TAO: The Martial Art of Drumming is a Japanese drum and dance ensemble formed in 1993. This performing group combines music and dance to reflect Japanese tradition, but also incorporates Korean, Maori, and Indonesian influences. While some songs are traditional, most are modern compositions created by members of the troupe.

== Training center ==
Tao’s performers train in their own center in the Kujū Highlands on Kyushu called Grandioso. The strenuous physical demands of their performance style demands that all performers also train as athletes.
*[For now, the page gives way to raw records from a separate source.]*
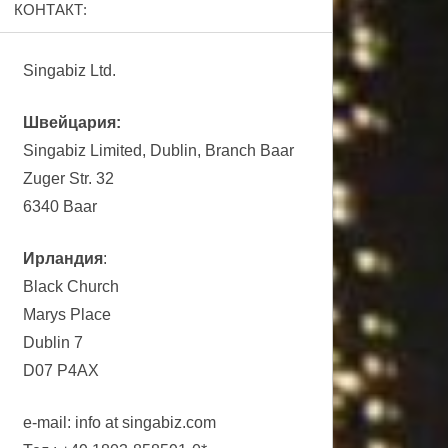
КОНТАКТ:
Singabiz Ltd.
Швейцария:
Singabiz Limited, Dublin, Branch Baar
Zuger Str. 32
6340 Baar
Ирландия
:
Black Church
Marys Place
Dublin 7
D07 P4AX
e-mail: info at singabiz.com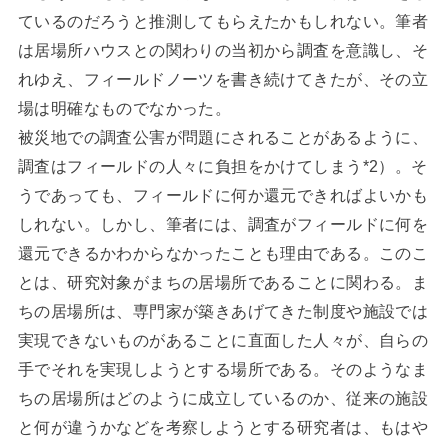
ているのだろうと推測してもらえたかもしれない。筆者
は居場所ハウスとの関わりの当初から調査を意識し、そ
れゆえ、フィールドノーツを書き続けてきたが、その立
場は明確なものでなかった。
被災地での調査公害が問題にされることがあるように、
調査はフィールドの人々に負担をかけてしまう*2）。そ
うであっても、フィールドに何か還元できればよいかも
しれない。しかし、筆者には、調査がフィールドに何を
還元できるかわからなかったことも理由である。このこ
とは、研究対象がまちの居場所であることに関わる。ま
ちの居場所は、専門家が築きあげてきた制度や施設では
実現できないものがあることに直面した人々が、自らの
手でそれを実現しようとする場所である。そのようなま
ちの居場所はどのように成立しているのか、従来の施設
と何が違うかなどを考察しようとする研究者は、もはや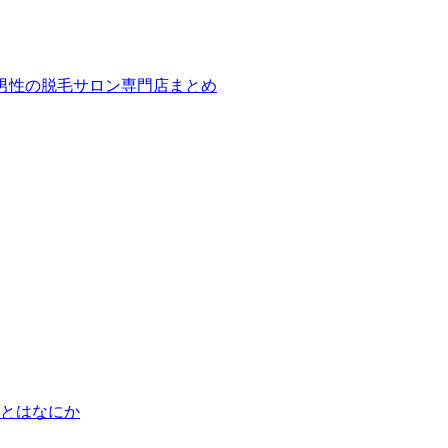
ば！男性の脱毛サロン専門店まとめ
とはなにか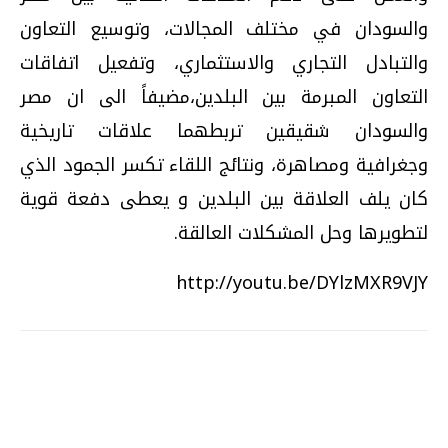
والسودان في مختلف المجالات، وتوسيع التعاون
والتبادل التجاري والاستثماري، وتفعيل اتفاقات
التعاون المبرمة بين البلدين،مضيفاً الى ان مصر
والسودان شقيقين تربطهما علاقات تاريخية
وجغرافية ومصاهرة، ونتائج اللقاء تكسر الجمود الذي
كان يلف العلاقة بين البلدين و يعطى دفعة قوية
لتطويرها وحل المشكلات العالقة.
http://youtu.be/DYlzMXR9VJY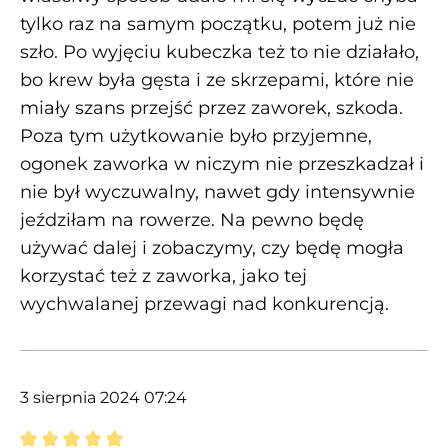
tylko raz na samym początku, potem już nie
szło. Po wyjęciu kubeczka też to nie działało,
bo krew była gęsta i ze skrzepami, które nie
miały szans przejść przez zaworek, szkoda.
Poza tym użytkowanie było przyjemne,
ogonek zaworka w niczym nie przeszkadzał i
nie był wyczuwalny, nawet gdy intensywnie
jeździłam na rowerze. Na pewno będę
używać dalej i zobaczymy, czy będę mogła
korzystać też z zaworka, jako tej
wychwalanej przewagi nad konkurencją.
3 sierpnia 2024 07:24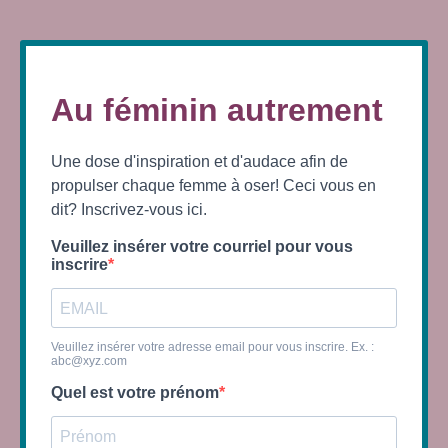
Au féminin autrement
Une dose d'inspiration et d'audace afin de
propulser chaque femme à oser! Ceci vous en
dit? Inscrivez-vous ici.
Veuillez insérer votre courriel pour vous
inscrire
Veuillez insérer votre adresse email pour vous inscrire. Ex. :
abc@xyz.com
Quel est votre prénom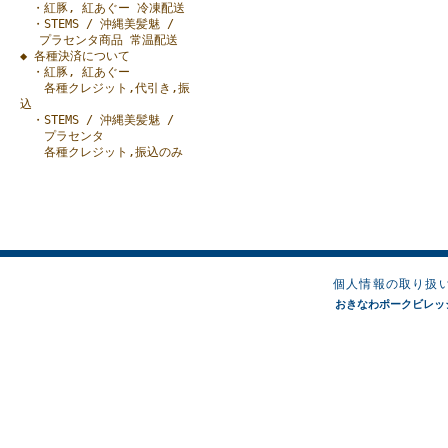
・紅豚, 紅あぐー 冷凍配送
・STEMS / 沖縄美髪魅 /
プラセンタ商品 常温配送
◆ 各種決済について
・紅豚, 紅あぐー
各種クレジット,代引き,振
込
・STEMS / 沖縄美髪魅 /
プラセンタ
各種クレジット,振込のみ
個人情報の取り扱
おきなわポークビレッジオンラ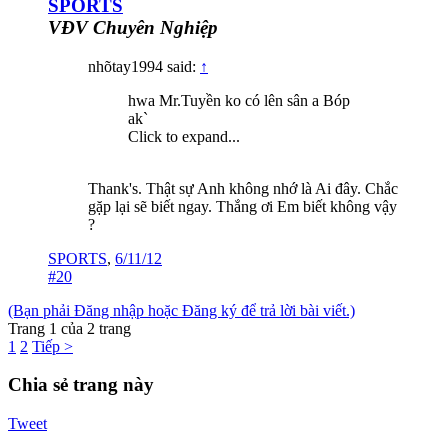
SPORTS
VĐV Chuyên Nghiệp
nhõtay1994 said:
↑
hwa Mr.Tuyền ko có lên sân a Bóp
ak`
Click to expand...
Thank's. Thật sự Anh không nhớ là Ai đây. Chắc
gặp lại sẽ biết ngay. Thắng ơi Em biết không vậy
?
SPORTS
,
6/11/12
#20
(Bạn phải Đăng nhập hoặc Đăng ký để trả lời bài viết.)
Trang 1 của 2 trang
1
2
Tiếp >
Chia sẻ trang này
Tweet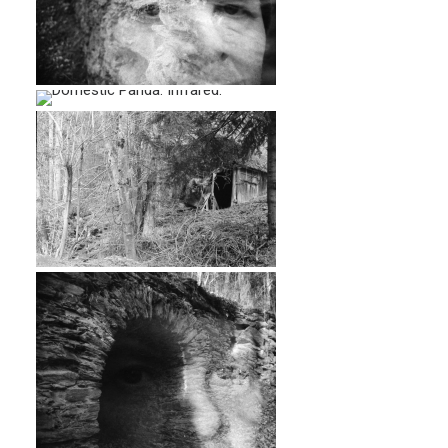
…
…
…
…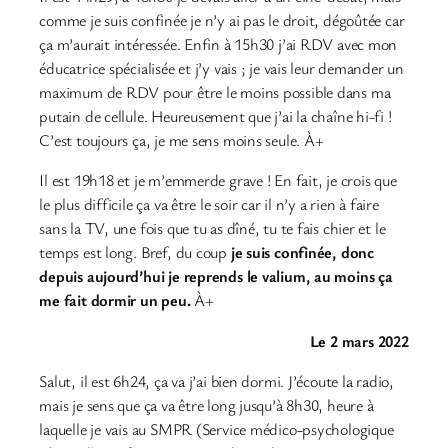
comme je suis confinée je n’y ai pas le droit, dégoûtée car
ça m’aurait intéressée. Enfin à 15h30 j’ai RDV avec mon
éducatrice spécialisée et j’y vais ; je vais leur demander un
maximum de RDV pour être le moins possible dans ma
putain de cellule. Heureusement que j’ai la chaîne hi-fi !
C’est toujours ça, je me sens moins seule. À+
Il est 19h18 et je m’emmerde grave ! En fait, je crois que
le plus difficile ça va être le soir car il n’y a rien à faire
sans la TV, une fois que tu as dîné, tu te fais chier et le
temps est long. Bref, du coup
je suis confinée, donc
depuis aujourd’hui je reprends le valium, au moins ça
me fait dormir un peu.
À+
Le 2 mars 2022
Salut, il est 6h24, ça va j’ai bien dormi. J’écoute la radio,
mais je sens que ça va être long jusqu’à 8h30, heure à
laquelle je vais au SMPR (Service médico-psychologique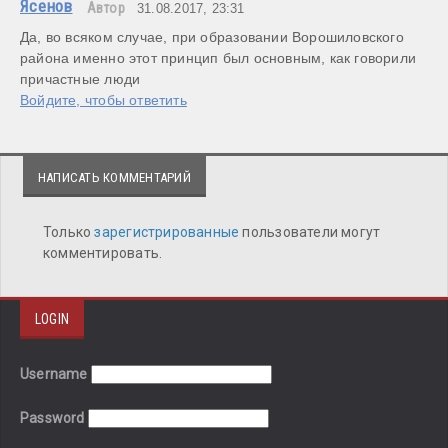
Ясенов
Автор
31.08.2017, 23:31
Да, во всяком случае, при образовании Ворошиловского 
района именно этот принцип был основным, как говорили 
причастные люди
Войдите, чтобы ответить
НАПИСАТЬ КОММЕНТАРИЙ
Только
зарегистрированные
пользователи могут
комментировать.
LOGIN
Username
Password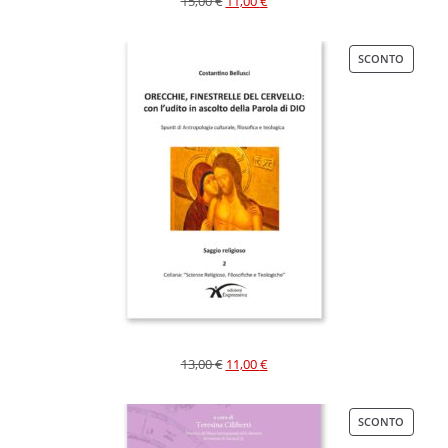
15,00
€
11,00
€
SCONTO
13,00
€
11,00
€
SCONTO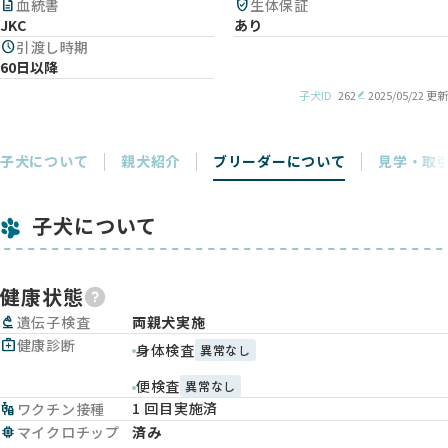
description
血統書
verified_user
生体保証
JKC
あり
schedule
引渡し時期
60日以降
子犬ID
262
2025/05/22 更新
子犬について
親犬紹介
ブリーダーについて
見学・取
子犬について
健康状態
biotech
遺伝子検査
両親犬実施
medical_services
健康診断
身体検査
異常なし
便検査
異常なし
1 回目実施済
vaccines
ワクチン接種
memory
マイクロチップ
済み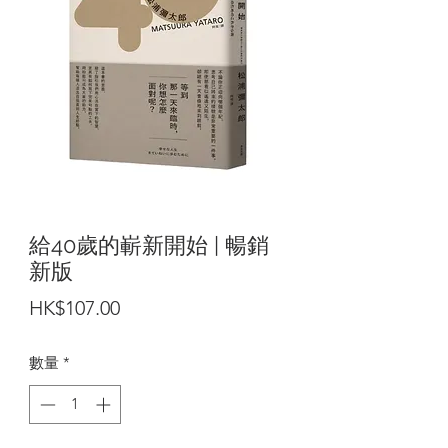
給40歲的嶄新開始 | 暢銷
新版
價
HK$107.00
格
數量
*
Their daily workouts, which start at 5 a.m. and end at 10 p.m., including a 20 kilometer run, calisthenics, martial arts training, and hours of dance, drum, and music practice. During the first ten years, 400 trainees ran away, after which the founder and "boss", Ikuo Fujitaka, adjusted the training regimen. Only 40 people dropped out between 2003 and 2008.

== Musical style ==
Many of their performance pieces include only percussion instruments, and in some cases only taiko drums, but other pieces include the shinobue, the shakuhachi, a bamboo marimba, gongs, the shamisen, and the koto.

== International tours ==
After more than a decade touring Japan, the group performed at the Edinburgh Festival Fringe, where they sold out of tickets for 25 straight days and outsold every other performance group. They have been touring internationally ever since.